O PHE presume construções de terminais hidroviários, entre eles um na Cachoeira Rasteira, no rio Teles Pires, no município de Apiacás. A continuidade da hidrovia no rio Tapajós, a partir de Itaituba, rio acima, depende das três usinas hidrelétricas planejadas: São Luiz do Tapajós, Jatobá e Chacorão. Esse trecho, que vai até a Cachoeira Rasteira, então, se transformaria em via navegável. É aí, justamente, onde se localizam as terras indígenasMunduruku, Apiacás, Kayabi, Saí Cinza, Sawré Maybu, Dace Watpu, Sawré Apompu e Sawré Jiaybu.
Além da hidrovia Tapajós – Teles Pires, na Amazônia, o PHE também planeja o Sistema Hidroviário do Amazonas: Rios Amazonas, Solimões e Negro e o Sistema Hidroviário do Madeira: Rio Madeira, que impactarão outras terras indígenas.
As grandes empresas envolvidas no PHE
A Elaboração do PHE é de responsabilidade do Ministério dos Transportes em parceria com o Consórcio Arcadis Logos. A Arcadis Logos é especializada em gerenciamento de projetos e iniciou suas atividades em 1970 como Logos Engenharia. Posteriormente associou-se à holandesa Arcadis NV, fundada em 1887 e com sede em Amsterdam.
A Arcadis Logos é uma gigante com sede em São Paulo, que detém o monopólio de atuação em projetos deMineração, Siderurgia, Papel e Celulose, Cimento, Energia Elétrica (através da Arcadis Logos Energia) – Geração e Transmissão. Uma das empresas do Grupo, a Arcadis Tetraplan desenvolve estratégias de licenciamento ambiental, elabora EIAS/RIMAS, PBAS, Gestão e Implantação de Programas Socioambientais de projetos hidrelétricos. Existe uma espécie de simbiose entre grandes interesses de mega empresas nacionais e internacionais para desintegrar aAmazônia.
Os planos de construção das hidrelétricas e a implantação da hidrovia na bacia do rio Tapajós estão profundamente entrelaçados. A hidrovia Tapajós-Teles Pires precisa das hidrelétricas para se viabilizar.
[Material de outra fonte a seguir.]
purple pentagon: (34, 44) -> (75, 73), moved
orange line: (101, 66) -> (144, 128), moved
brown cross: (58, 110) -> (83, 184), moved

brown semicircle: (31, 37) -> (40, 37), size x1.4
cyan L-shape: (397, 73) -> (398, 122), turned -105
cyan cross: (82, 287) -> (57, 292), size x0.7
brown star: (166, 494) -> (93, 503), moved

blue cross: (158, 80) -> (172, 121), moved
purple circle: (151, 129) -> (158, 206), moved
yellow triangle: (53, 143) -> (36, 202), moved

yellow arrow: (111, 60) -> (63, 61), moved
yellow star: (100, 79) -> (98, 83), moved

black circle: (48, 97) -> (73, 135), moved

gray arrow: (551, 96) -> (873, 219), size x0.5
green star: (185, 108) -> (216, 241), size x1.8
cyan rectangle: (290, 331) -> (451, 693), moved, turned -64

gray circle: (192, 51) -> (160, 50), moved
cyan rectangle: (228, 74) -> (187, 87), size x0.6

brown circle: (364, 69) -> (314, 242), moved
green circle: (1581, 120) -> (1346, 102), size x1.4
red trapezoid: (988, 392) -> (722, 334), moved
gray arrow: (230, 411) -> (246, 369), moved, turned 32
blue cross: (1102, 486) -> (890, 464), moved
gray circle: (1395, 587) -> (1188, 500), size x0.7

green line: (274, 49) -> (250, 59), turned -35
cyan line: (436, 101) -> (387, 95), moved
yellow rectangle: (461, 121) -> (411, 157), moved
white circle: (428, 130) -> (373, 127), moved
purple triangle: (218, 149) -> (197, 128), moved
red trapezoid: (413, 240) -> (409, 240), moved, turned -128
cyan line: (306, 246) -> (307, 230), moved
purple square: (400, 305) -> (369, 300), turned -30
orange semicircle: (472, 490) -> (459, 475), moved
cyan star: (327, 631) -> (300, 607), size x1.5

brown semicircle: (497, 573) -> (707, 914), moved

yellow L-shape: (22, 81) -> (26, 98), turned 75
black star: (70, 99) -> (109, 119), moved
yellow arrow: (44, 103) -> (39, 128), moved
As plantas industriais de beneficiamento de bauxita, apenas para citar um exemplo, precisam de muita energia e de transporte mais barato para o porto de Roterdã.
No Sumário Executivo do PHE há menção à presença de comunidades indígenas que “podem ser um impedimento à expansão do transporte hidroviário interior, quando este impacta na maneira de viver das comunidades”. As situações críticas ambientais e sociais, título desse trecho do sumário executivo, se refere aos rios que atravessam áreas de importância ambiental e à oposição dos movimentos sociais e ambientalistas às hidrovias, problemas que podem aumentar o risco dos investimentos.
Pela primeira vez, desde o início do PHE, há referência em apenas três linhas às áreas de preservação da biodiversidade e aos povos indígenas Munduruku, Apiacás e Kayabi.
Para os mentores do PHE a posição do Sistema Hidroviário do Tapajós é estratégico, pois vai ligar os “maiores centros de produção agrícola do Brasil ao rio Amazonas” e ao Oceano Atlântico. Está implícito que a presença de territórios indígenas é um mero obstáculo muito mais facilmente contornável do que as corredeiras do rio Tapajós. Por cima desses povos indígenas, populações ribeirinhas e das áreas relevantes para a biodiversidade, o PHE pretende passar 9,7 milhões de toneladas de soja, farelo de soja e milho, e fertilizantes, em 2031.
Será isso o que queremos para a Amazônia?